Quem aluga GPUs na nuvem pode estar jogando na loteria do silício. Um estudo recente comprova que chips de mesmo modelo — e até da mesma geração — apresentam variações significativas de desempenho quando usados em serviços de computação em nuvem.

A descoberta, feita por pesquisadores do College of William & Mary, Jefferson Lab e Silicon Data, reforça que a aleatoriedade na performance pode transformar um investimento em IA em um jogo de azar.

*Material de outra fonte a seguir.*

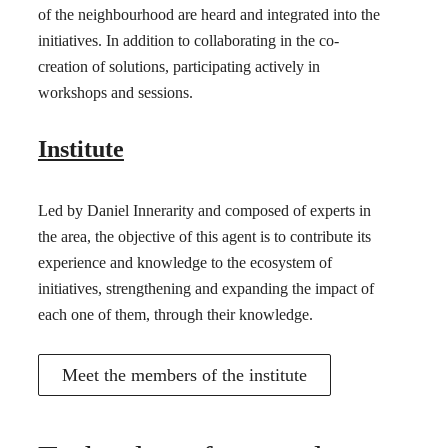
of the neighbourhood are heard and integrated into the
initiatives. In addition to collaborating in the co-
creation of solutions, participating actively in
workshops and sessions.
Institute
Led by Daniel Innerarity and composed of experts in
the area, the objective of this agent is to contribute its
experience and knowledge to the ecosystem of
initiatives, strengthening and expanding the impact of
each one of them, through their knowledge.
Meet the members of the institute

Segundo Carmen Li, fundadora e CEO da Silicon Data, esse fenômeno já era conhecido desde 2022, quando pesquisadores da Universidade de Wisconsin associaram a variação ao desempenho de supercomputadores dependentes de GPUs.

Para medir o impacto real, a equipe realizou 6.800 testes de benchmark em 3.500 GPUs de 11 provedores de nuvem, abrangendo 11 modelos da Nvidia — incluindo o avançado H200 SXM. O teste, chamado SiliconMark, avaliou a capacidade de processamento de modelos de linguagem de grande porte (LLMs) por meio de dois indicadores: desempenho em operações de ponto flutuante de 16 bits (medido em trilhões de operações por segundo) e largura de banda de memória interna (em gigabytes por segundo).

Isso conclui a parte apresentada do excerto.